» ACTIVITY
Where a line of the following data contains the string "Grande", include it in the tally. Report the total alone.

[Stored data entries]
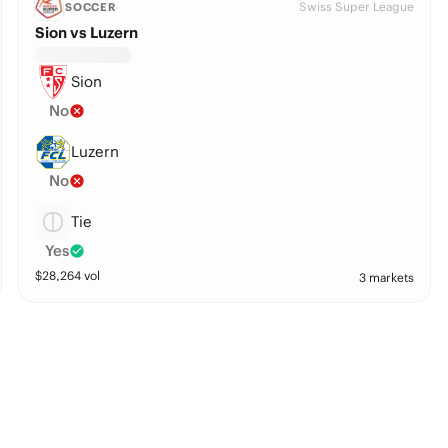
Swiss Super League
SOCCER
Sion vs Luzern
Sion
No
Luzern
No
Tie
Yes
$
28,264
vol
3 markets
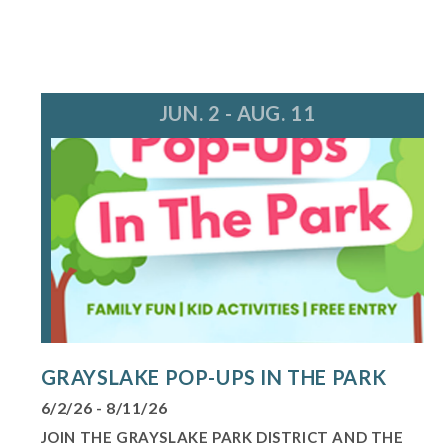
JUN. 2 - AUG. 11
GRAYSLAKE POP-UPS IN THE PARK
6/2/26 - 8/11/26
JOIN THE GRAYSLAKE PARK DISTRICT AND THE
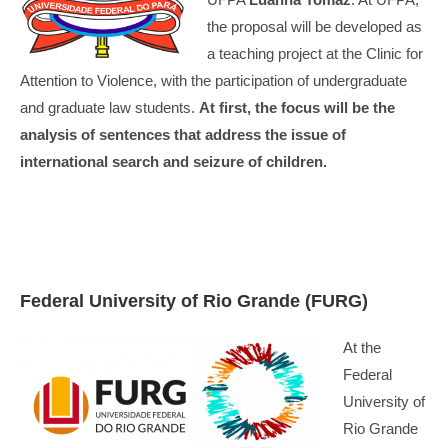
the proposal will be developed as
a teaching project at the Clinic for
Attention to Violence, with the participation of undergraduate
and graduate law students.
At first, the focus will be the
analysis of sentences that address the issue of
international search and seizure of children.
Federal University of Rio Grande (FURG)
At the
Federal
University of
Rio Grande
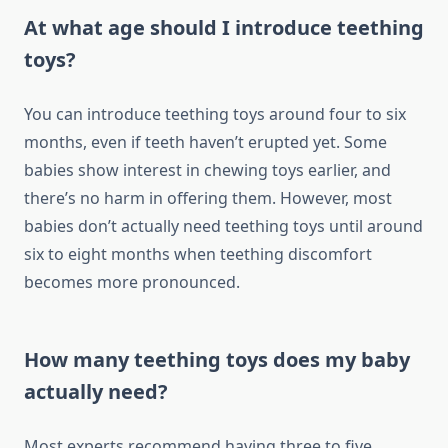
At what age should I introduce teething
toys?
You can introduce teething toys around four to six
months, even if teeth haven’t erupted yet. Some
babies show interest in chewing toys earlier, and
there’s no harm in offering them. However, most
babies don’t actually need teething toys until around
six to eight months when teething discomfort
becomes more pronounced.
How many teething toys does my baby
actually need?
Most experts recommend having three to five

» COMPLETED TASK
2